Except I'm the much less clingy lover. And she's the one you always feel sorry for and have to avert your eyes because she's making such a scene.

Somehow we've gotten into an elaborate bedtime routine with Reese that has more steps than putting together a piece of furniture from IKEA. Way too elaborate to elaborate on here, that's for sure. And embarrassing, this fact that a four-year old has snookered us into this much hoopla each evening. Anyway, one nice part, aside from just getting to hang out with her, is that in an effort to keep me just a moment (or twenty) longer as I'm inches from a clean getaway, holding onto the frame of her doorway with my fingernails, the rest of my body pointing off down the hall in the direction of non-Noggin television and unhealthy treats, she has come up with a new twist in her scheming: flattery.

"Mama: you are so _______"

Pretty.

Handsome.
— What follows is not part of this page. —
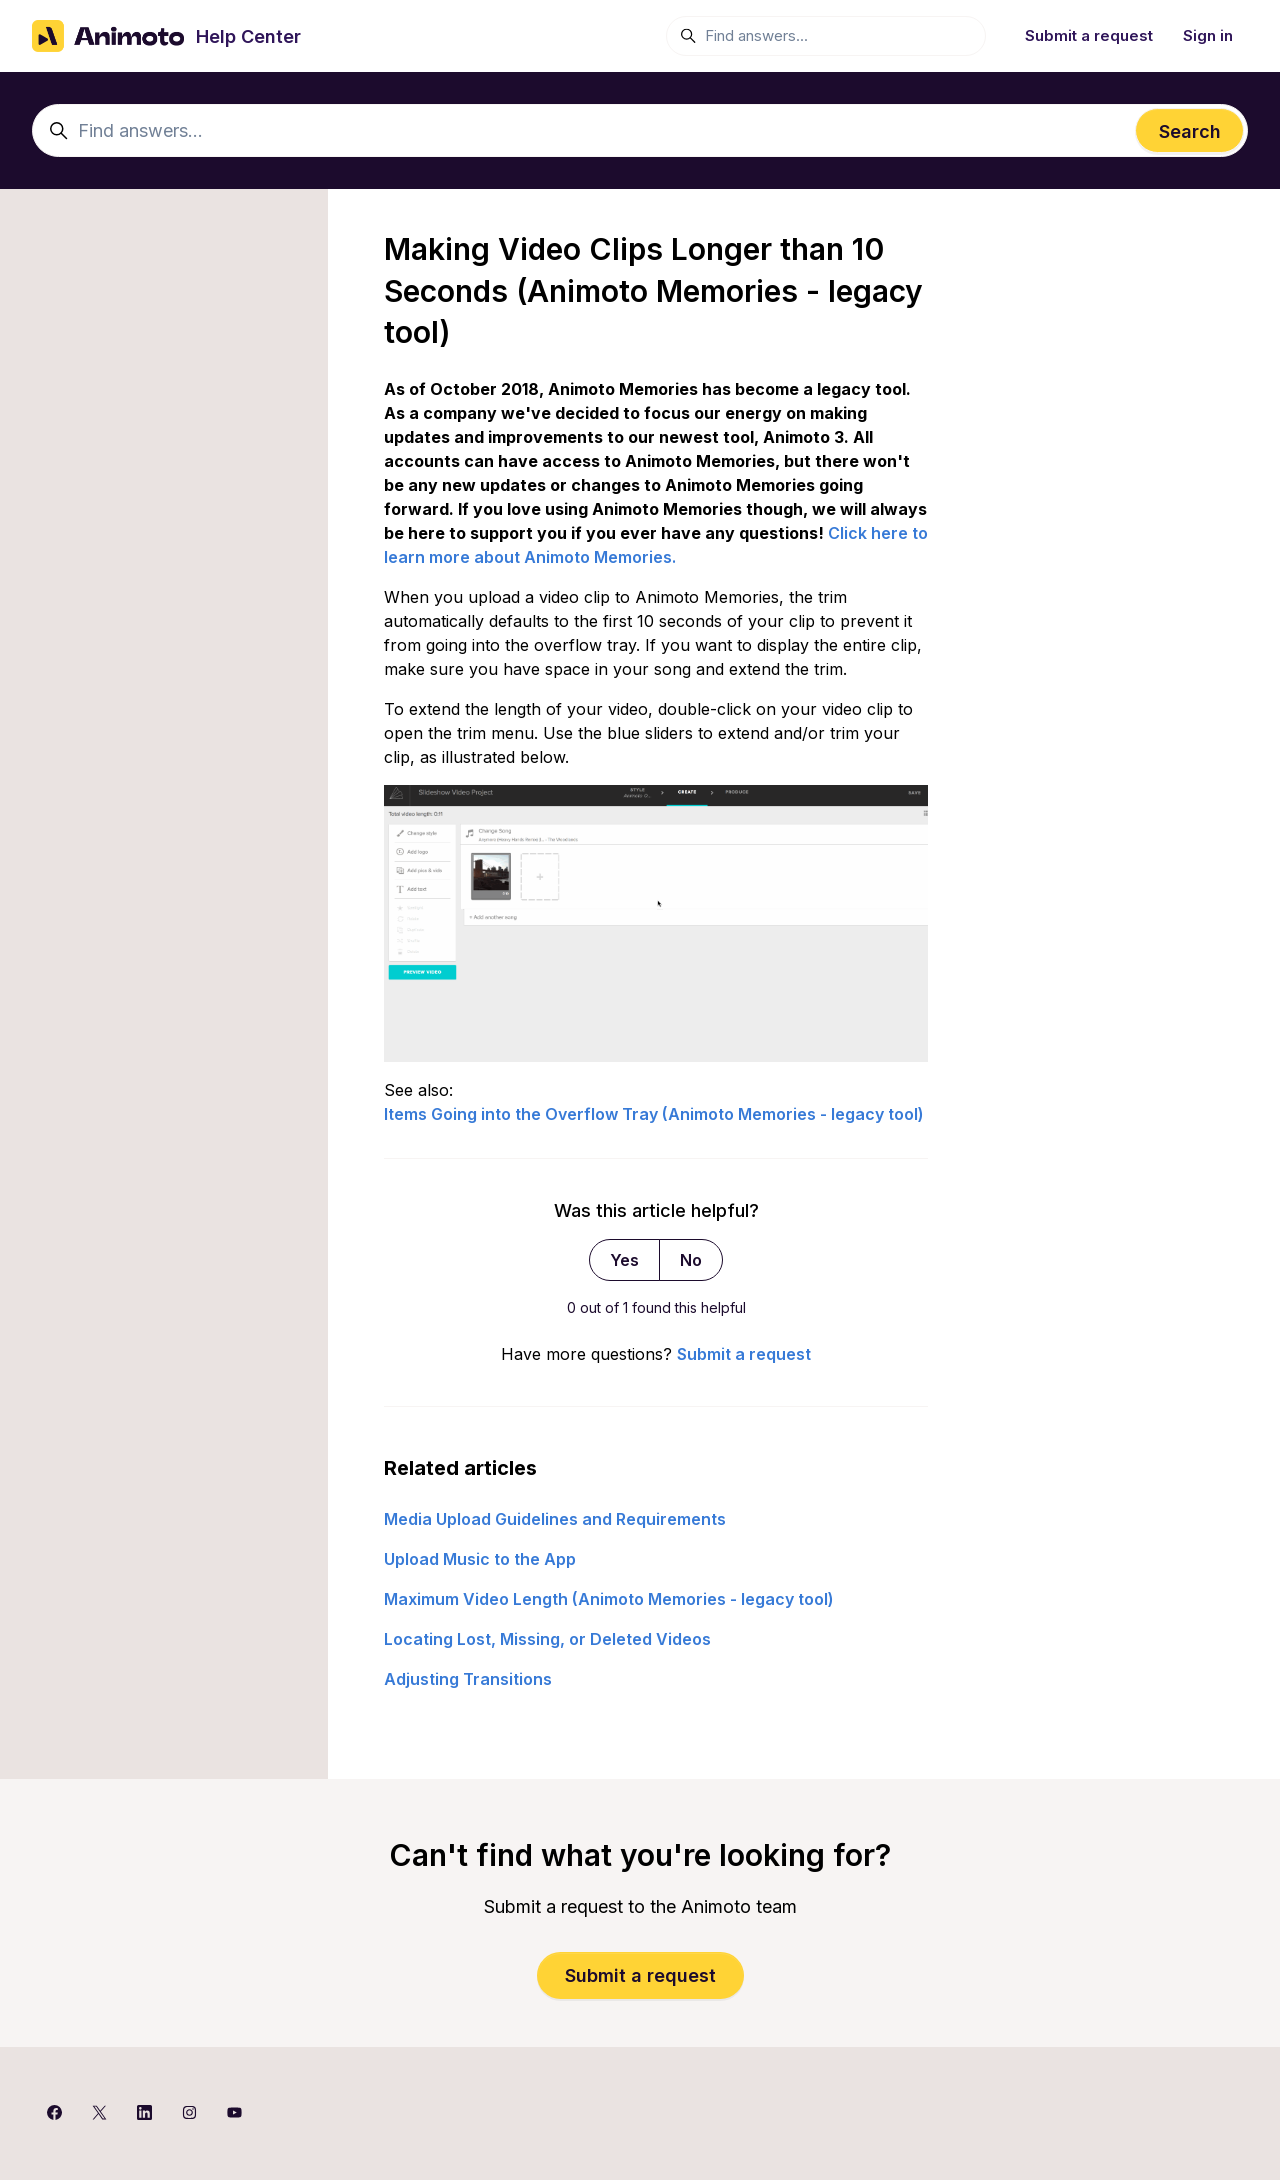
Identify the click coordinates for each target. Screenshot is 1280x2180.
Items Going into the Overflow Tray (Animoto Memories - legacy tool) (654, 1114)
But in a girl way.

Lov-a-ly.

Special.

Interesting.

"Mama, you have a warm heart and that is why you are going to be 100, because your heart is SO warm."

Then, there are requests for more hugs, "ones she can feel." She says this, squeezing the life out of me, her strong arms tightly around my neck.

"Sleep tight. Don't let the bed bugs bite. If they do bite, I'll be right here. I don't want this dolly. I need that dolly. I'm thirsty. I have to go potty. Can you get Daddy right now. No, RIGHT now. This second. "

And I'm finally off, down the hall to send in the talent for Act II and then, she is calling after me:

"I love you. See you in the morning, Mama."

If these statements are not met with a call and response-response, much chaos and tears may ensue and some steps of the process may require repeating, thus shortening the already brief time between kid bedtime and ours to mere minutes.

But in the moments the kind words are falling from her lips, manipulative or not, agenda or not, they can't help but plant themselves like little seedlings in my heart, where I keep them safe for another day. When maybe the compliments might have dried up and I will have to dredge them up from here, from this fertile ground of love and happiness - her four-year old perspective of me and all my perfection and how nothing is greater than being carried in my arms down the hall and there are no goodbyes on the horizon.